Wouldn’t you know that I was right. Indeed, here’s what happened next:
He punched me.
Oh, I don’t mean to imply that this was some ordinary punch marked by that sickening sound of knucklebone on flesh. No, this was the Lincoln Navigator of punches, inefficiently big and hugely unwieldy but filled with an almost indescribable power. If this punch were a dog, it would be a Great Dane; if it were an airplane, it would be a Boeing 747; if it were a book, it would be War and Peace.
He struck me in the stomach, directly in my navel, with a downward thrust that was even worse for the fact that I saw it coming. I felt the air lapse out of my entire body in a single split second. I saw the stereotypical stars, followed by—and I’ll admit, this makes no great sense—Ginger of Gilligan’s Island fame in a tight gown beckoning me toward a desolate lagoon. It doesn’t make sense because I’ve always been a card-carrying fan of Mary Ann. And then, for the briefest of times, I saw nothing. When my eyes reopened, I was looking up at the bumper of my car. A city meter maid, though since he was a man I’m not sure what his proper title would be, was standing over me, asking if I was all right. Sure, I’m fine.

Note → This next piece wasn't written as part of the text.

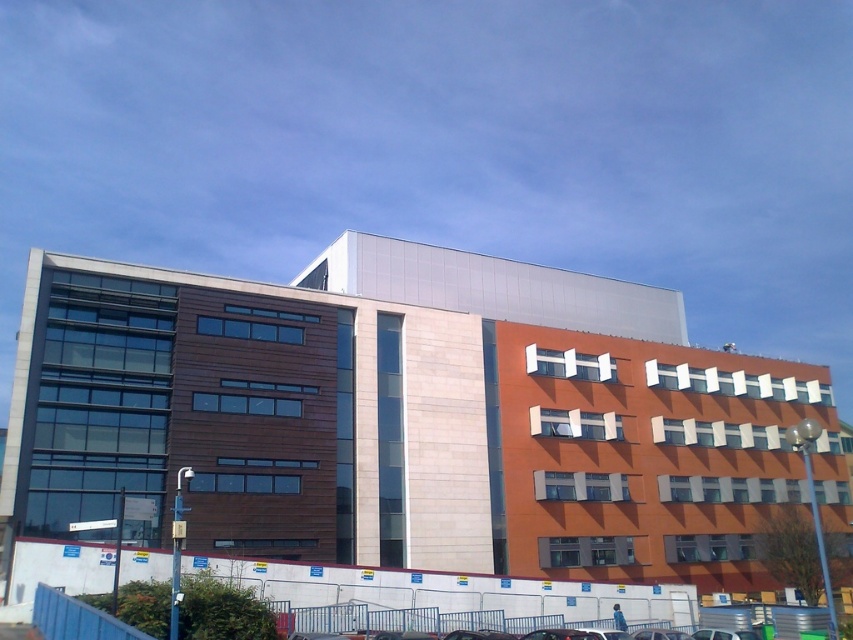 You are standing at the entrance of the modern multi story building and see a metallic silver car at lower center. Where is the point with coordinates (x=699, y=634) located?

The point with coordinates (x=699, y=634) is located on the metallic silver car at lower center.

You are a delivery driver who needs to park your truck in the parking lot shown in the image. You see a metallic silver car at lower center and a shiny black car at center. Can you safely drive your truck between these two cars without hitting either?

The metallic silver car at lower center is positioned under the shiny black car at center, so driving between them may not be possible as they are likely stacked vertically. Since trucks are larger, this would be unsafe and impractical. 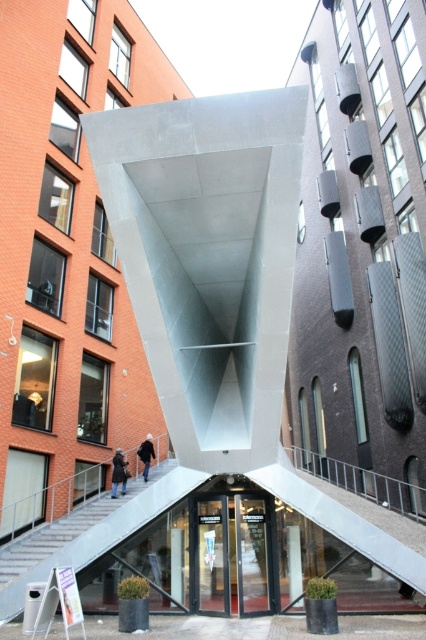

I thought I’d just take a quick catnap here in the gutter of Huntington Avenue.
He helped me to my feet and as I leaned on the hood trying to gather my wits, handed me a bright orange parking ticket. “I didn’t see you down there when I wrote this out,” he said. “Sorry.”
Yeah, I bet he was. I struggled over to the driver’s door, walking hunched over and bowlegged. I looked around for the Neanderthal assailant but didn’t see him anywhere. It was then that I vaguely recalled him speaking to me as I lay on the ground, his words filtered through my ears like the sound of an old record set on a speed too slow.
“You ain’t felt nothing yet,” he told me in my pain-induced haze. And indeed, for a guy so obviously, visibly stupid, he sure as hell had that part right.
Chapter Sixteen
F irst thing I did when I walked into the Record newsroom a little after noon was head straight toward Peter Martin’s office, where the Beastie Boys continued to reign supreme. Fear not, these guys couldn’t possibly throw a punch harder than the one I had just taken, though it was good of Martin to come to his doorway again and make sure I didn’t have to find out.
Inside, we both sat down at the round table—free and clear since the Vermeer, I noticed, had been placed atop a cabinet behind his desk. With no time to waste, I said to him, “I think we really screwed up. Check that. I think I really screwed up.”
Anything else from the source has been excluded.